Welsh-born Mrs. Ashley’s legacy includes ″a vibrant design ethos in tune with nostalgia for the past as well as the New Age ideology of the Nineties,″ fashion writer Liz Smith recently wrote in the Times of London.

A great void was created in the company when Mrs. Ashley, known as ″LA,″ died of head injuries in September 1985 at age 60 after a fall down steep stairs at her daughter’s west England home.

It happened just as the company was opening a flagship store in London and two months before Laura Ashley shares were sold on the stock market.

Mrs. Ashley’s successors insisted the business would thrive because it was a design house, not a one-woman show. But the company says her original concepts remain the foundation.

Bernard Ashley, knighted in 1987, continues as chairman, but pursues other interests, such as the development of a chain of Ashley Inn hotels.

The day-to-day management is left to John James, a Welshman and longtime employee named chief executive two years ago. The Ashleys’ son Nick, one of four children, serves as design director. The Ashley family, with the Ashley Foundation, retains 70 percent of the company’s stock.

The situation is quite different from 1985, when investors rushed to benefit from Laura Ashley’s expansion plans. Crowds lined up to buy Laura Ashley shares in a $36 million sale that was 34 times oversubscribed.

The shares sold for the equivalent of $2.12 each. Now they trade at the equivalent of $1.26 at London’s Stock Exchange.

Earnings fell 38 percent to $6.6 million or 3 cents a share, on a 15 percent revenue gain to $211 million in the six months ended July 29.

″It is having problems. It’s a very difficult phase,″ said Joan d’Olier, retail analyst at the London investment firm County Natwest Woodmac. ″There’s a lot of potential there still, but it’s very difficult to realize it.″

Analyst Kimlan Cook of the Smith New Court PLC investment firm said: ″It hasn’t been that nobody likes Laura Ashley clothes anymore. It’s just a question of translating that into profits, which Laura Ashley has quite frankly failed to do.″

Mrs. Cook blamed that failure on what she called undirected growth and inadequate financial controls. The company’s manufacturing segment, which makes most of what Laura Ashley sells, hasn’t been responding to retailing demands.

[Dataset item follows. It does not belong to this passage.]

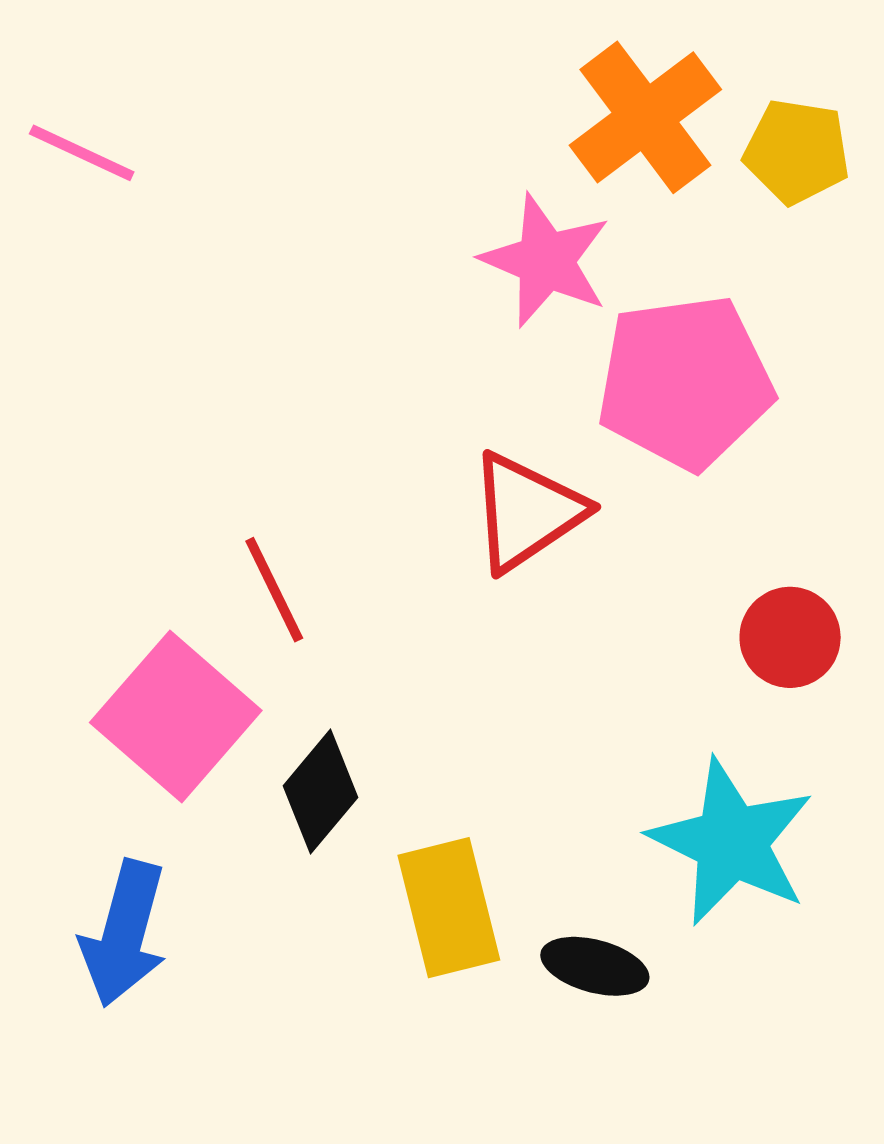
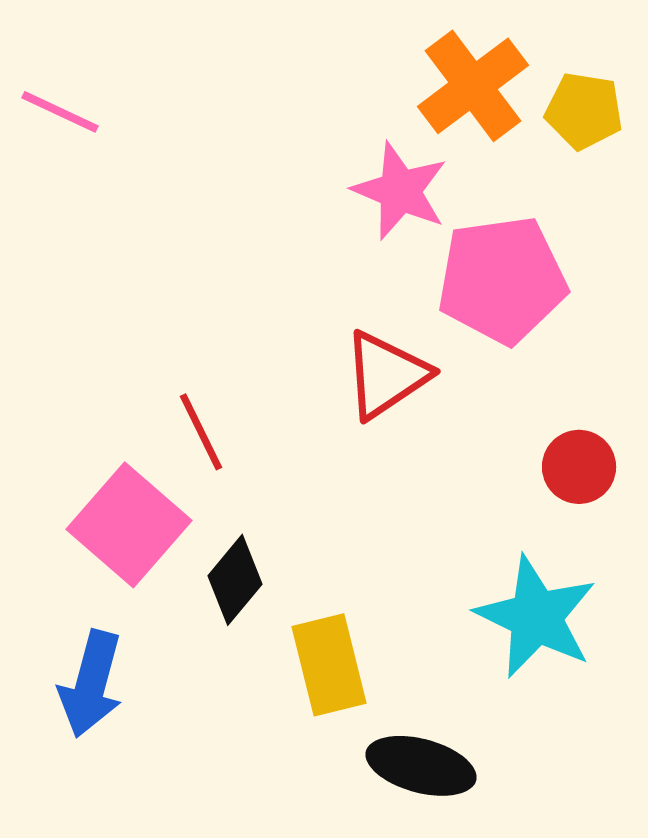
black ellipse: (595, 966) -> (421, 766), moved, size x1.4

The Ashleys started printing fabrics on the kitchen table in 1953. Bernard designed furnishing prints and printing machines, Laura made place mats and scarves which she sold to London department stores.

The couple expanded into garments and eventually into accessories, wall paper and soft furnishings.

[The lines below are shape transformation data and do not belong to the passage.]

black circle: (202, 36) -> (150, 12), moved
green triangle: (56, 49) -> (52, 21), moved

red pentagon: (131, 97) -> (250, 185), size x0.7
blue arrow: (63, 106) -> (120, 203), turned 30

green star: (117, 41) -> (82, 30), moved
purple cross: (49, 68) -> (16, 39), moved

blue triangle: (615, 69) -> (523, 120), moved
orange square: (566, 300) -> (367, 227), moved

The clothes are affordable, feminine, and rural. Made of natural fabrics, they have flowing lines, wildflower prints, frills and bows. The company sells lots of sweet dresses, high neck blouses, sailor outfits, and navy blue basics.

″I don’t like ephemeral things,″ Laura Ashley once said. ″I like things that last forever, like the straw hat you’re fond of and wear all your life.″

The Ashleys moved to Wales in 1961 and six years later established company headquarters in a disused railway station in Carno.

The first Laura Ashley shop opened in London’s posh South Kensington district in 1968, and in 1974 the first American store opened in San Francisco.

The Laura Ashley look, harking back to an imagined Victorian age of bucolic simplicity, also struck a chord in the United States, where sales quickly rivaled sales at home.

At the end of its last fiscal year, Laura Ashley operated 172 stores in North America, and 164 in Britain and Ireland. It had more than 400 shops worldwide, 8,000 employees and 17 factories.

Despite the fast growth, maternal Mrs. Ashley considered employees ″an extension of our family.″ She gave them stock, ended the workweek early on Friday, and insisted the canteen serve healthy food.

Its present, more corporate-minded management has sought to slim down operations, and has broken the company into divisions responsible for their onw profits.

Laura Ashley also has been acquiring some smaller clothing and accessory businesses, updating its clothing designs to give widen appeal, and opening free-standing home furnishings stores to attract more men. It also has developed a popular ″Mother and Child″ collection of coordinated clothes.

″How long that (strategy) will take to bear fruit to the bottom line is another question,″ Mrs. Cook said.